Saved data entries:
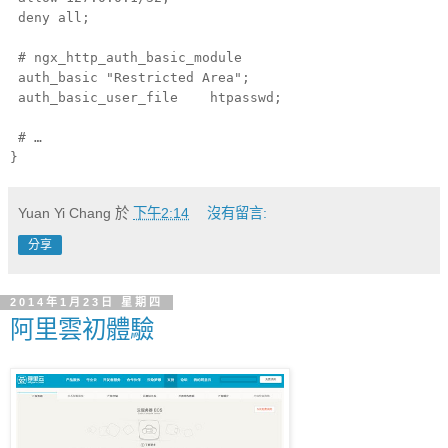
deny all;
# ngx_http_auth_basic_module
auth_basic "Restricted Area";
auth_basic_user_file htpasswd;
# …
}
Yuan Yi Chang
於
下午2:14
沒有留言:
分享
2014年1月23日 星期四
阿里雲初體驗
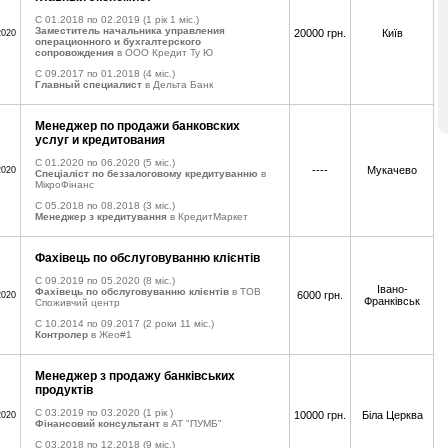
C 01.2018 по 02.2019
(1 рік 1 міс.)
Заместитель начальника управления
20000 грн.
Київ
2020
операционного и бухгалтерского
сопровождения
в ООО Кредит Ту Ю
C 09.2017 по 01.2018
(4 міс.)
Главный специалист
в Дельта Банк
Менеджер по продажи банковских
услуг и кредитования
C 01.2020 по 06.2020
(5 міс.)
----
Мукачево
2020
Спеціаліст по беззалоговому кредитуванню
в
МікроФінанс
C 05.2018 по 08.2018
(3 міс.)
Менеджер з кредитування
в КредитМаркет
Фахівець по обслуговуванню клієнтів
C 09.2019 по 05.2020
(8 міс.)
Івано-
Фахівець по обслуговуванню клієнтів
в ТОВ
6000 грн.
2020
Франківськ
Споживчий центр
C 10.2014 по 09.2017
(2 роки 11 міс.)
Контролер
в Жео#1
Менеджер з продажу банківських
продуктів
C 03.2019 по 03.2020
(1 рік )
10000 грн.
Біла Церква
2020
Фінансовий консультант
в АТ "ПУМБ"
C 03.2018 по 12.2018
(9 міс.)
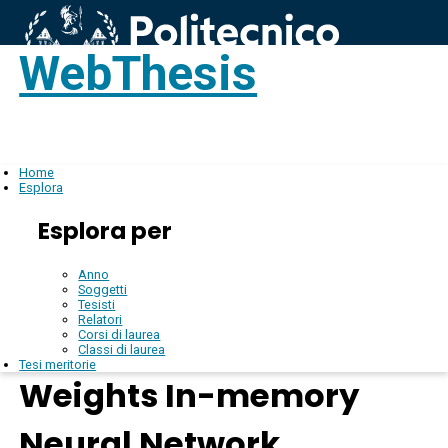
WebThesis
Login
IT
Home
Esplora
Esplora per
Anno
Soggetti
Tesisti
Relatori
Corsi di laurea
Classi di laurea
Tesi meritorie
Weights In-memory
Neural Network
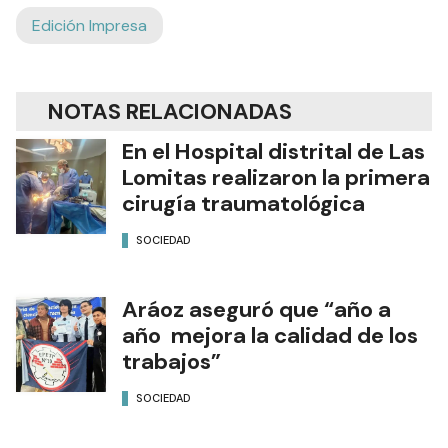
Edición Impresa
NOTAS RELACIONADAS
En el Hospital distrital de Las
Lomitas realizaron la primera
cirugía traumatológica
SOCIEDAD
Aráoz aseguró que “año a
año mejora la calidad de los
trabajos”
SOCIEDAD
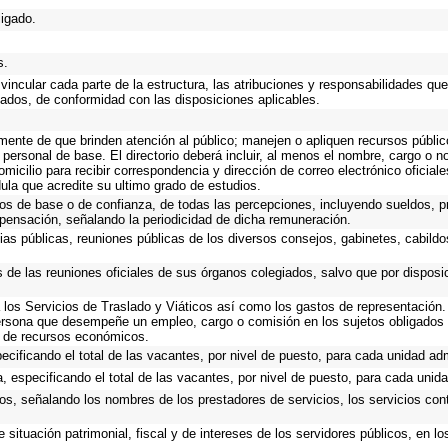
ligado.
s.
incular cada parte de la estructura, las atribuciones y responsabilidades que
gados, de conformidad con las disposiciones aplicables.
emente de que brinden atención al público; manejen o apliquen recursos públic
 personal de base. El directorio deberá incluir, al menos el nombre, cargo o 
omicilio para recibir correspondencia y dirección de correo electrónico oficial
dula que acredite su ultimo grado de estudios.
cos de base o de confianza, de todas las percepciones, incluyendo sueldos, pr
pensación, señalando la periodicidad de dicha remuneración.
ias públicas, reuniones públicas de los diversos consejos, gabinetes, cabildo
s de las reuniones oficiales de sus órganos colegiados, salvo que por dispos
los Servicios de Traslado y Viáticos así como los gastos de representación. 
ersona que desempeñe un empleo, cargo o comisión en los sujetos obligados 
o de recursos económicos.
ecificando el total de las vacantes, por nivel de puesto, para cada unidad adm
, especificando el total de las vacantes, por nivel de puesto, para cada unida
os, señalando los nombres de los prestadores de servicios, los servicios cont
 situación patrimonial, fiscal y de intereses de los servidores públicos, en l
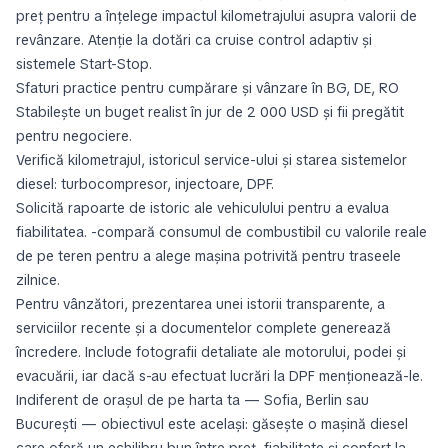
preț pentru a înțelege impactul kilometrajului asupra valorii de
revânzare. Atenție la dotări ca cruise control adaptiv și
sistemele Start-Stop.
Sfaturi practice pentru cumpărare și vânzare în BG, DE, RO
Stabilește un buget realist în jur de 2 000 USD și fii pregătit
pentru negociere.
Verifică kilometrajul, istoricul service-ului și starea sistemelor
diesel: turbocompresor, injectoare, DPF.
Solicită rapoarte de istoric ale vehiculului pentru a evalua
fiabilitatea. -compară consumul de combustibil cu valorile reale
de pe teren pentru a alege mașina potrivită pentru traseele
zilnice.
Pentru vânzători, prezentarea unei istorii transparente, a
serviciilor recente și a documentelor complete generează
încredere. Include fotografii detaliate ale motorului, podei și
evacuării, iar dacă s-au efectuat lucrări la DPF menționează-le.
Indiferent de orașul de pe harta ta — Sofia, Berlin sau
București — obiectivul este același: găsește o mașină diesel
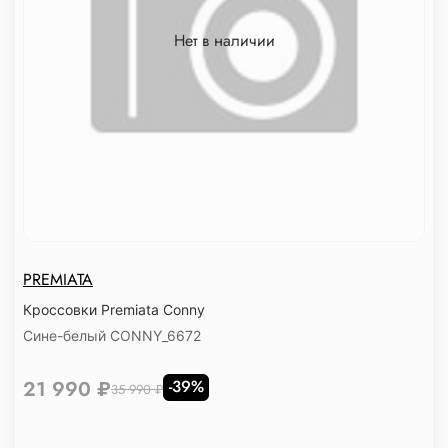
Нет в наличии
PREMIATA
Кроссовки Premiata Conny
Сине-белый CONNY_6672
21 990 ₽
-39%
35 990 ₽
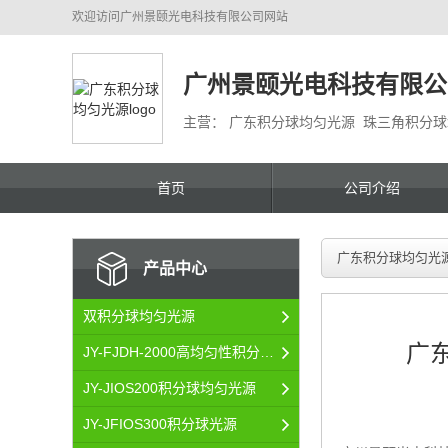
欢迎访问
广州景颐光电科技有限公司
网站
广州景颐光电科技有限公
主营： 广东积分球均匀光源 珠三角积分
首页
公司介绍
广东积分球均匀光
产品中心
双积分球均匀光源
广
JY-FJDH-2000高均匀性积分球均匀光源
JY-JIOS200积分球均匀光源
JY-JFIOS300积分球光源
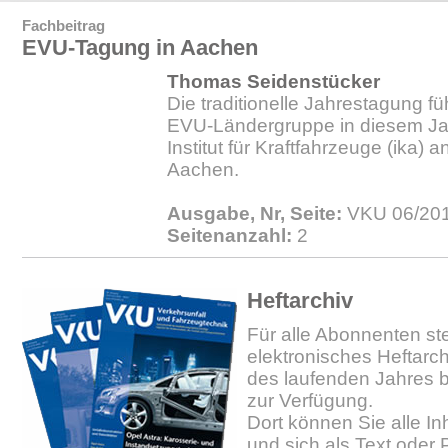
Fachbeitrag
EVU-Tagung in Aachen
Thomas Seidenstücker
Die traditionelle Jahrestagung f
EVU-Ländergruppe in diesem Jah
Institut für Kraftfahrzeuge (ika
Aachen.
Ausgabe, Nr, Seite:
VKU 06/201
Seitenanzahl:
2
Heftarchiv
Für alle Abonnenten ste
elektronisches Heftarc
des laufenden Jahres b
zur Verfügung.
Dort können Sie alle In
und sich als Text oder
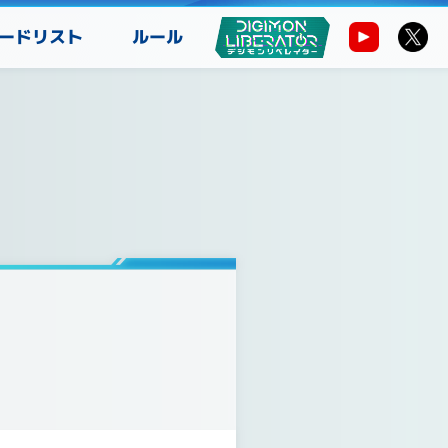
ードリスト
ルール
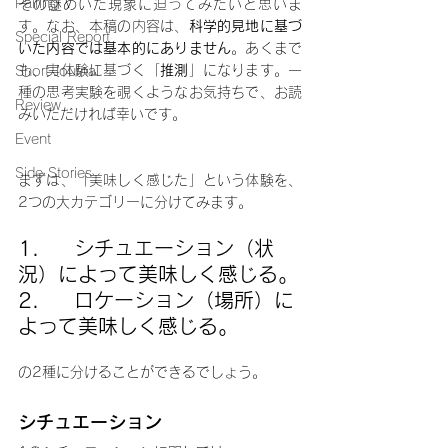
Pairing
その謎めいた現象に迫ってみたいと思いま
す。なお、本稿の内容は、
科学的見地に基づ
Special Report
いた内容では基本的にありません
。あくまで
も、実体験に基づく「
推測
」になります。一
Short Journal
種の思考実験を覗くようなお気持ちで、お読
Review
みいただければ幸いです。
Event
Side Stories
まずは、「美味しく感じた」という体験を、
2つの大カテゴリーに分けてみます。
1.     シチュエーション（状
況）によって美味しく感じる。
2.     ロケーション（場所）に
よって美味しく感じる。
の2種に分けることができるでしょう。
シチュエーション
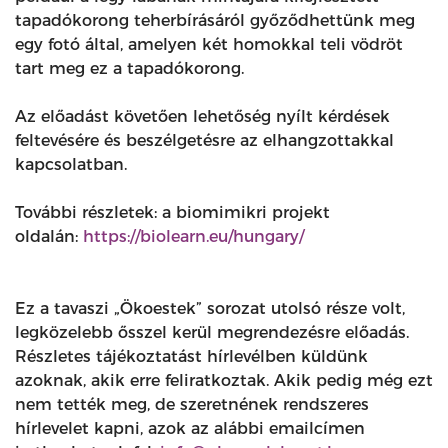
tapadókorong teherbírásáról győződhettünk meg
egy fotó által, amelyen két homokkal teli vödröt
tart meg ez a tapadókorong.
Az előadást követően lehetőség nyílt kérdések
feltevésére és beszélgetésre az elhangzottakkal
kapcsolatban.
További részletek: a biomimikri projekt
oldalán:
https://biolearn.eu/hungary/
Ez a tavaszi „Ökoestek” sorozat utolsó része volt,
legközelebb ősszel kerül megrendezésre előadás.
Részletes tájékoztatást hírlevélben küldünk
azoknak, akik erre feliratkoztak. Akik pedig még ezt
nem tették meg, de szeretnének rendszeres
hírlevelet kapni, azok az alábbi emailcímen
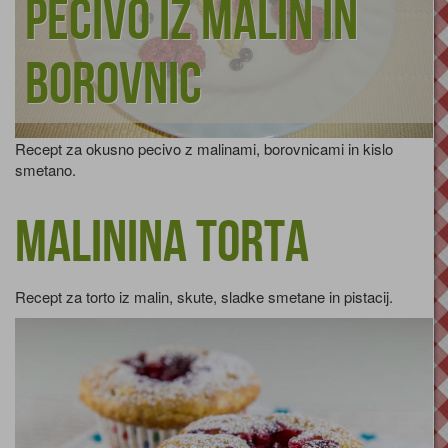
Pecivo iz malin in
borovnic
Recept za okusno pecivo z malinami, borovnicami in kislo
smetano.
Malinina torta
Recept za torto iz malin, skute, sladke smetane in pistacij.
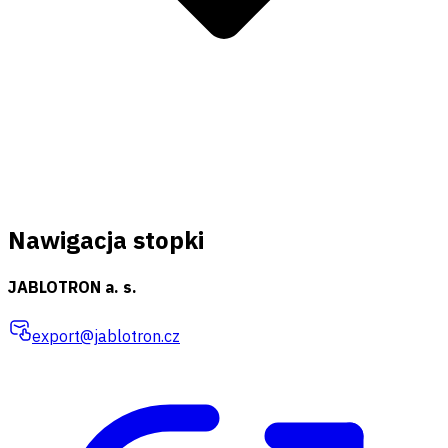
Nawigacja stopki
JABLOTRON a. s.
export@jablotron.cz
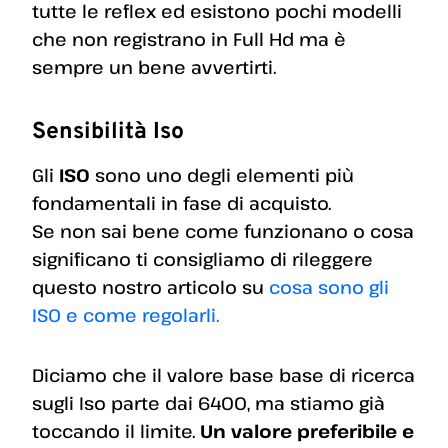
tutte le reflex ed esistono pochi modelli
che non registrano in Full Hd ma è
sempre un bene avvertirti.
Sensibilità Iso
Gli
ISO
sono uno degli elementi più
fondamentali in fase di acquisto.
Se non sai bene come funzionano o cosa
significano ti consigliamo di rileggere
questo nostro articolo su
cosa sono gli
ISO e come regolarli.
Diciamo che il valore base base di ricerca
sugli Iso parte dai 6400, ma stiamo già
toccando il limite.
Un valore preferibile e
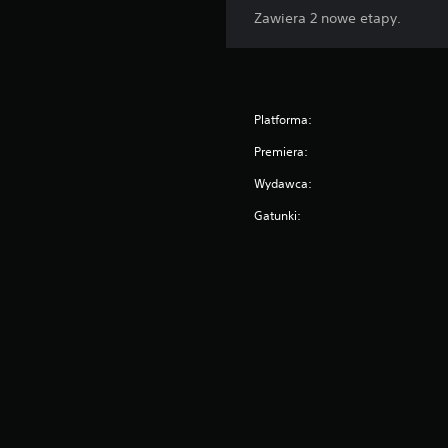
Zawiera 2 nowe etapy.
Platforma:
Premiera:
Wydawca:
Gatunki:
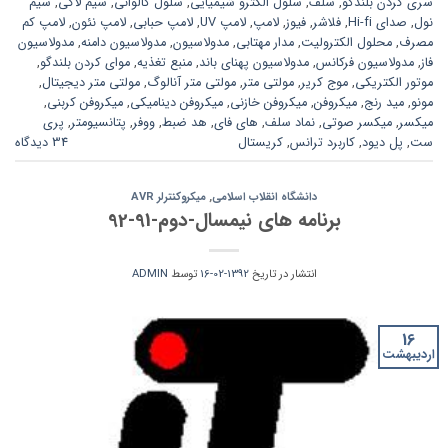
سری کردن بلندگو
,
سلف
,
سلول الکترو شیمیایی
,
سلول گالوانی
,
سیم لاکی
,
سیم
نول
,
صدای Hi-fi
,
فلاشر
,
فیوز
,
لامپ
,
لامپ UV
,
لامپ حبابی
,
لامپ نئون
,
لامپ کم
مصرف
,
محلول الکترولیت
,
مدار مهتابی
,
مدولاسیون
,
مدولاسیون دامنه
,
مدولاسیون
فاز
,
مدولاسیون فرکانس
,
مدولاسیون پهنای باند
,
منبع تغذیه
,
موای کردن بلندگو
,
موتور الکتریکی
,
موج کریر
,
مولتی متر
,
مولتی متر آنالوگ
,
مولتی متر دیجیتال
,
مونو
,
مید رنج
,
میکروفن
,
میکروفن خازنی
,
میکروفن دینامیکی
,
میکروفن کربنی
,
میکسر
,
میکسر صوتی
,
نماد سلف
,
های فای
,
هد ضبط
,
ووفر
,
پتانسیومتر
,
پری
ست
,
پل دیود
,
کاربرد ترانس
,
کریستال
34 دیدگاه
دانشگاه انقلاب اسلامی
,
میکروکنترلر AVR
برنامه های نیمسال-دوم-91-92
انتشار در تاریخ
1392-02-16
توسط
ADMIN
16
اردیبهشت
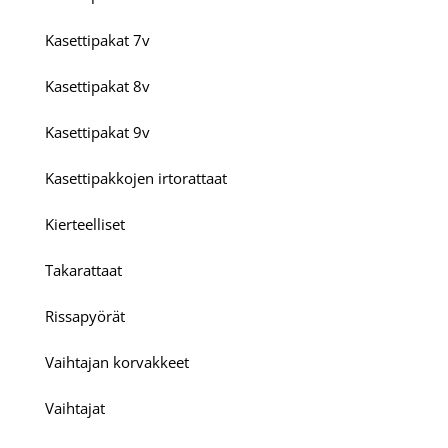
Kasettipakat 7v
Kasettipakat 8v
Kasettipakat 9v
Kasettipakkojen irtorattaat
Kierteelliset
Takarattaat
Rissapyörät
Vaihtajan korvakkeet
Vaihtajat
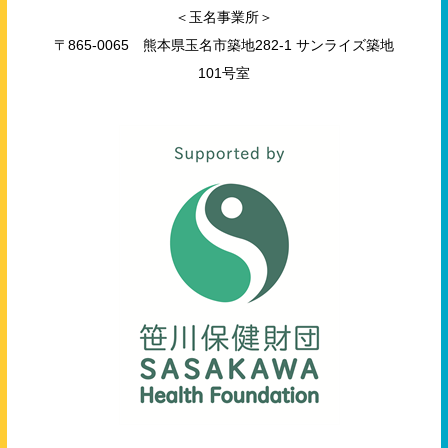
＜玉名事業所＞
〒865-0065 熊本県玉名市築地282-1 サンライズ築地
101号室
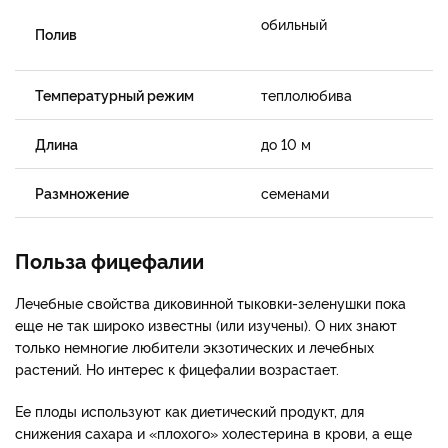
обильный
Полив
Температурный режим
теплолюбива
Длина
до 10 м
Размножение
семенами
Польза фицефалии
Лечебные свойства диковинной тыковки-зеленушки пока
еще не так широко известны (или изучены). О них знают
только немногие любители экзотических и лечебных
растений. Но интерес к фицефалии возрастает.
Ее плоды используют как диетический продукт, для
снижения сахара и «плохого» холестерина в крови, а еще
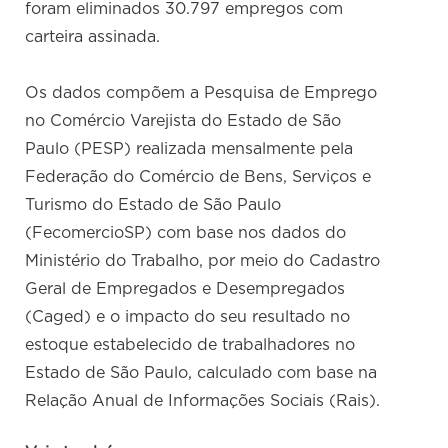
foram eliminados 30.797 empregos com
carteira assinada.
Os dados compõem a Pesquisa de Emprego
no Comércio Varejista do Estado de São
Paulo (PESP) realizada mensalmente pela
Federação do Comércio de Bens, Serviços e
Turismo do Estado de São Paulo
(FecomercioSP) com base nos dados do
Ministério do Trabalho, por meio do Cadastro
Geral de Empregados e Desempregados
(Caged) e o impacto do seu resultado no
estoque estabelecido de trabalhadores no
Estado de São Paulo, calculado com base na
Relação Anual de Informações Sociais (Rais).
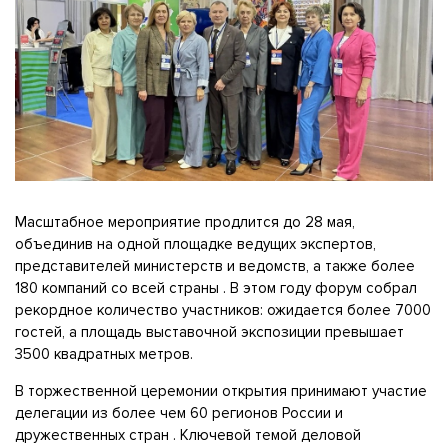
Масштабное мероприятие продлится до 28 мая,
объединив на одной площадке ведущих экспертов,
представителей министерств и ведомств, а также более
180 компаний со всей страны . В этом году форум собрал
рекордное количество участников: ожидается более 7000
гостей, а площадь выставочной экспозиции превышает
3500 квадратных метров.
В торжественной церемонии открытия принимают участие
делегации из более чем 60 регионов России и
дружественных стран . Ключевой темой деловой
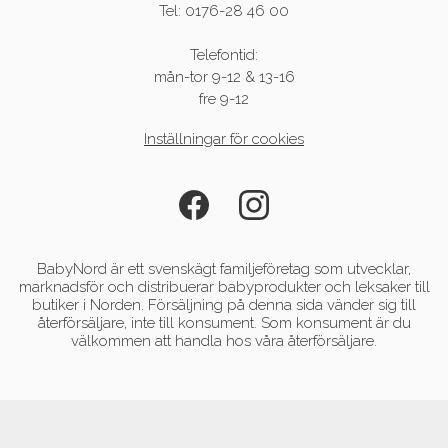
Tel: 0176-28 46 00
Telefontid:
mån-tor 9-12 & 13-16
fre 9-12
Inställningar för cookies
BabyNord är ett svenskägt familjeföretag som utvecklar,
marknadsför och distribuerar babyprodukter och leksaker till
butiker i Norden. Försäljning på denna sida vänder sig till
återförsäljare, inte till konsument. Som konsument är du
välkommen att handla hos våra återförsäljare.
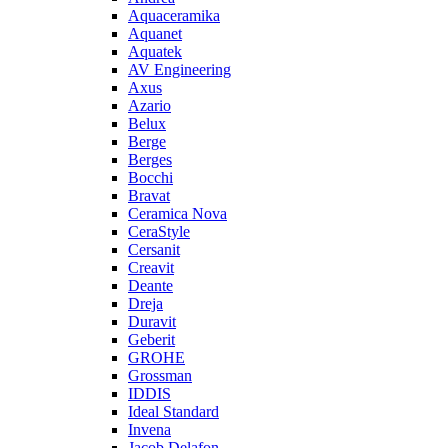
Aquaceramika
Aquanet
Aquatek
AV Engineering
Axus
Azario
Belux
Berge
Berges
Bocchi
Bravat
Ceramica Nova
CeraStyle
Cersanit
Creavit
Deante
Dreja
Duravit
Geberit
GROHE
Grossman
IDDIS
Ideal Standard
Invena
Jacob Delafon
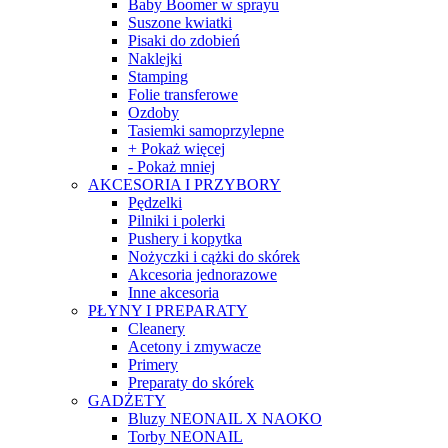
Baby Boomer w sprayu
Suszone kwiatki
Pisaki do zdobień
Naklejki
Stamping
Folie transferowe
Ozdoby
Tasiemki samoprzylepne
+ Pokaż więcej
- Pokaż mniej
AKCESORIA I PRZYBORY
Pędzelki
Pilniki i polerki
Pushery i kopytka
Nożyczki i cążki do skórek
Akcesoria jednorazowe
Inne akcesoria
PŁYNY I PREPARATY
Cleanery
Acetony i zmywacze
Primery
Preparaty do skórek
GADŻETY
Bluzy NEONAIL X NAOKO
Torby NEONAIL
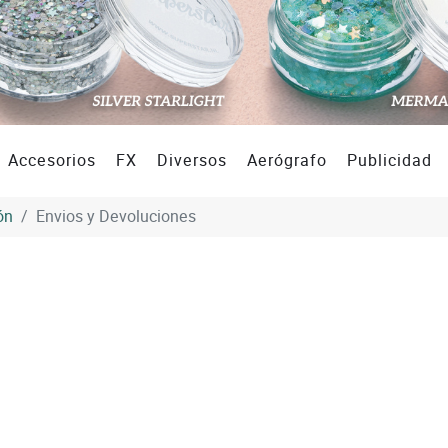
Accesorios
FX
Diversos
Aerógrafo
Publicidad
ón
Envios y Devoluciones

--- What the exercise asks ---
Looking at the entries above, report how many of their lines include "фицефалии", and add nothing else.

--- Your response ---
2